Both Sutten and East Surrey Water PLC, who completed deals prior to the Welsh Water deal, also used a similar structure as a way of isolating the credit of the water company from the other activities of East Surrey Holdings PLC, the parent company.

An isolated case?

Companies currently considering future restructuring, such as Anglian Water Services Ltd., are heartened by the success of the recent water deals, as it indicates that more functional debt-related structures can be developed going forward, a spokesman from AWG said.

"Regulators have taken great pains to let us know that 100% debt financings are not the future, but what they ask is that we consider equity a portion of our deals that could translate to 50% or less," he added. "If a deal like [Glas Cymru] got done, it means that [these types of deals] can get done."

In the meantime Anglian is assuring its full access to debt financing across the Atlantic.
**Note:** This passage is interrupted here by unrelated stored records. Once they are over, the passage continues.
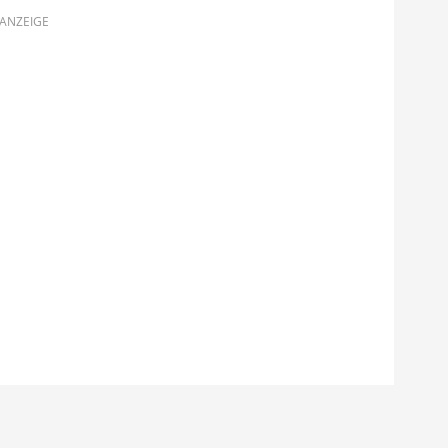
ANZEIGE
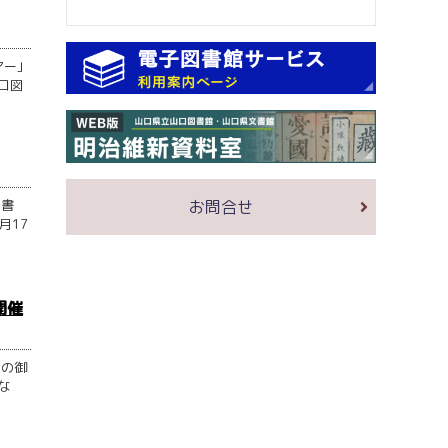
ー｣
口図
図書
お問合せ
月17
開催
」の御
な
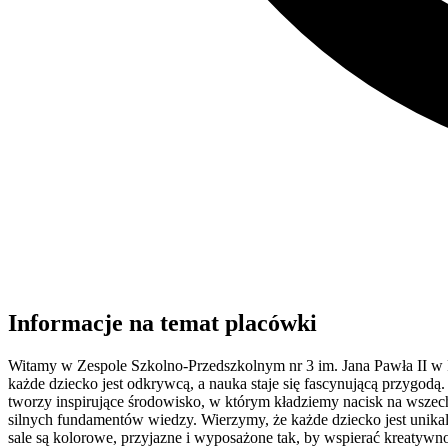
Informacje na temat placówki
Witamy w Zespole Szkolno-Przedszkolnym nr 3 im. Jana Pawła II w Ry
każde dziecko jest odkrywcą, a nauka staje się fascynującą przygod
tworzy inspirujące środowisko, w którym kładziemy nacisk na wszech
silnych fundamentów wiedzy. Wierzymy, że każde dziecko jest unikal
sale są kolorowe, przyjazne i wyposażone tak, by wspierać kreatywn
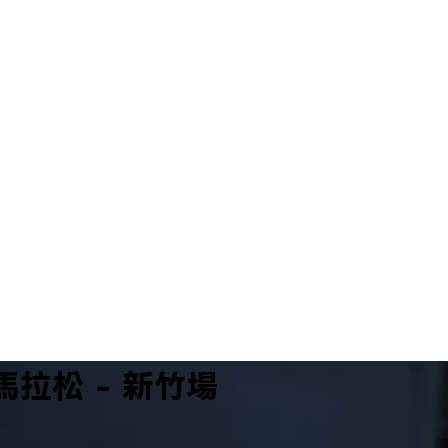
馬拉松 - 新竹場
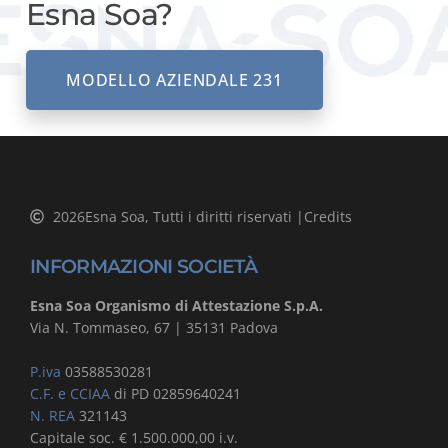
Esna Soa?
MODELLO AZIENDALE 231
2026
Esna Soa, Tutti i diritti riservati |
Credits
INFORMAZIONI SOCIETÀ
Esna Soa Organismo di Attestazione S.p.A.
Via N. Tommaseo, 67 | 35131 Padova
P.iva
03588530281
C.F. e CCIAA
di PD 02859640241
N. REA
321143
Capitale soc. € 1.500.000,00 i.v.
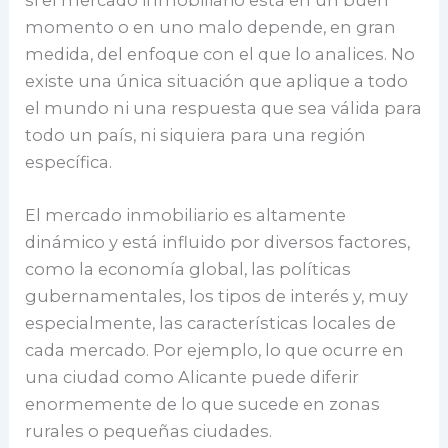
momento o en uno malo depende, en gran
medida, del enfoque con el que lo analices. No
existe una única situación que aplique a todo
el mundo ni una respuesta que sea válida para
todo un país, ni siquiera para una región
específica.
El mercado inmobiliario es altamente
dinámico y está influido por diversos factores,
como la economía global, las políticas
gubernamentales, los tipos de interés y, muy
especialmente, las características locales de
cada mercado. Por ejemplo, lo que ocurre en
una ciudad como Alicante puede diferir
enormemente de lo que sucede en zonas
rurales o pequeñas ciudades.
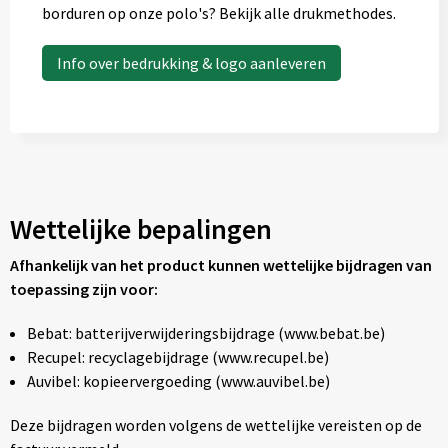
borduren op onze polo's? Bekijk alle drukmethodes.
Info over bedrukking & logo aanleveren
Wettelijke bepalingen
Afhankelijk van het product kunnen wettelijke bijdragen van
toepassing zijn voor:
Bebat: batterijverwijderingsbijdrage (www.bebat.be)
Recupel: recyclagebijdrage (www.recupel.be)
Auvibel: kopieervergoeding (www.auvibel.be)
Deze bijdragen worden volgens de wettelijke vereisten op de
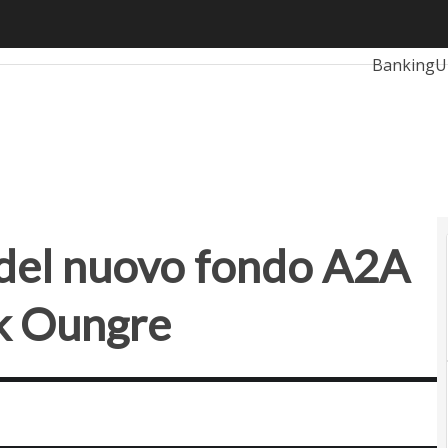
del nuovo fondo A2A raccontati da Patrick Oungre
Ultimi arti
BankingU
RetailUp
Proptech
i del nuovo fondo A2A
ck Oungre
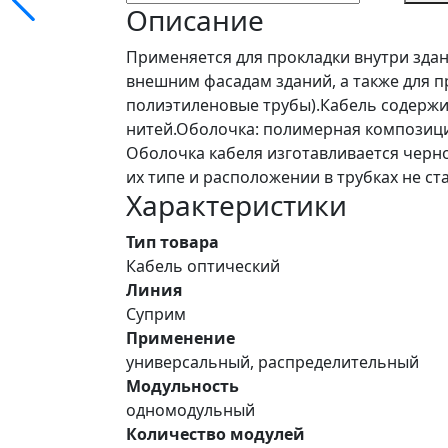
Описание
Применяется для прокладки внутри здани
внешним фасадам зданий, а также для пр
полиэтиленовые трубы).Кабель содержи
нитей.Оболочка: полимерная композици
Оболочка кабеля изготавливается черно
их типе и расположении в трубках не с
Характеристики
Тип товара
Кабель оптический
Линия
Суприм
Применение
универсальный, распределительный
Модульность
одномодульный
Количество модулей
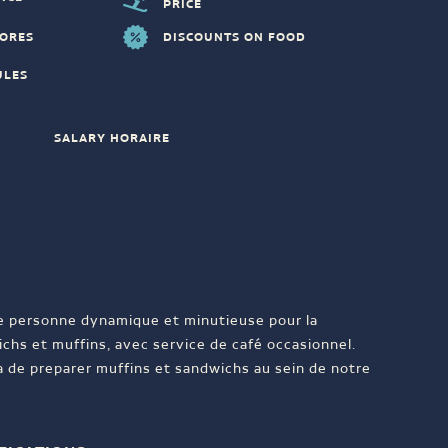
PRICE
TORES
DISCOUNTS ON FOOD
ULES
SALARY HORAIRE
 personne dynamique et minutieuse pour la
chs et muffins, avec service de café occasionnel.
ra de preparer muffins et sandwichs au sein de notre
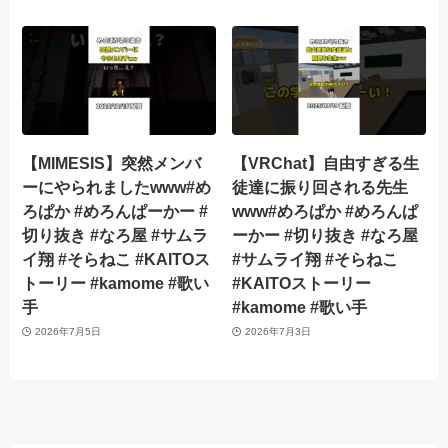
【MIMESIS】突然メンバ
【VRChat】自由すぎる生
ーにやられましたwww#め
徒達に振り回される先生
ろぱか #めろんぱーかー #
www#めろぱか #めろんぱ
切り抜き #なろ屋 #サムラ
ーかー #切り抜き #なろ屋
イ翔 #そらねこ #KAITOス
#サムライ翔 #そらねこ
トーリー #kamome #歌い
#KAITOストーリー
手
#kamome #歌い手
2026年7月5日
2026年7月3日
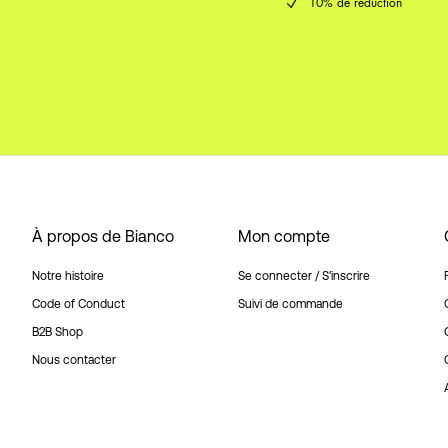
10% de réduction
À propos de Bianco
Mon compte
Notre histoire
Se connecter / S'inscrire
Code of Conduct
Suivi de commande
B2B Shop
Nous contacter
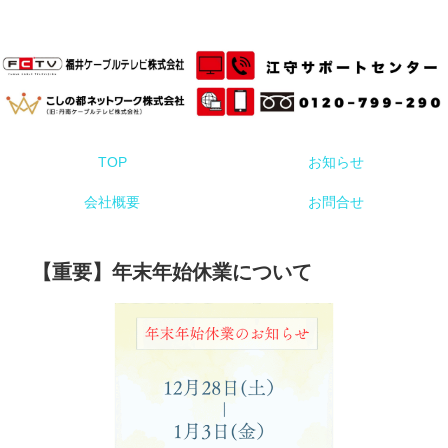
福井・石川 工事費39,600円、月々660円の防犯カメラサービス
TOP
お知らせ
会社概要
お問合せ
【重要】年末年始休業について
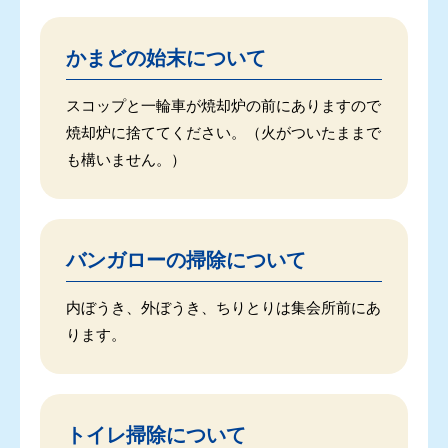
かまどの始末について
スコップと一輪車が焼却炉の前にありますので
焼却炉に捨ててください。（火がついたままで
も構いません。）
バンガローの掃除について
内ぼうき、外ぼうき、ちりとりは集会所前にあ
ります。
トイレ掃除について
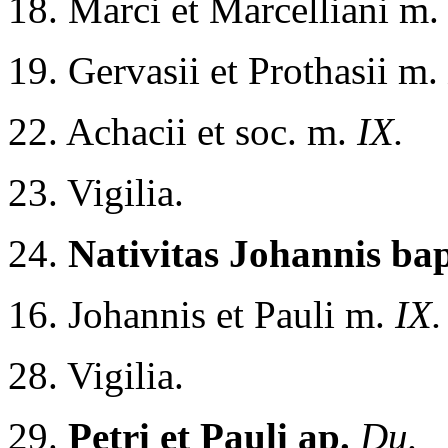
18. Marci et Marcelliani m
19. Gervasii et Prothasii m.
22. Achacii et soc. m.
IX.
23. Vigilia.
24.
Nativitas Johannis bap
16. Johannis et Pauli m.
IX.
28. Vigilia.
29.
Petri et Pauli ap.
Du.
The water company issued a $435 million private placement late last week that is expected to garner enough investor interest in the U.S. capital markets to keep pricing on its four-year, five-year, seven-year, eight-year and 10-year bullet tranches within a tight 180 to 200 basis points over Treasury range.

Nonetheless, U.K. regulators are still partial to the equity models for ownership. Some observers note that Welsh Water's situation was unique in that electric utility Western Power Distribution (WPD), the former parent of Welsh Water, decidedly wanted to get out of the water business. Further, Wales has its own parliamentary legislation, which created a unique financial and political circumstance that is impossible to duplicate outside the region, the AWG spokesman said.

"Welsh Water was sold by [WPD] to Glaus at a discount to its regulatory asset base and most shareholders of the selling company might look at it and say, We are not getting full value for what we think the assets are worth," explained a source at MBIA. "It's one thing that is going to be very difficult for other water companies, or any company that wants to structure along this basis to copy."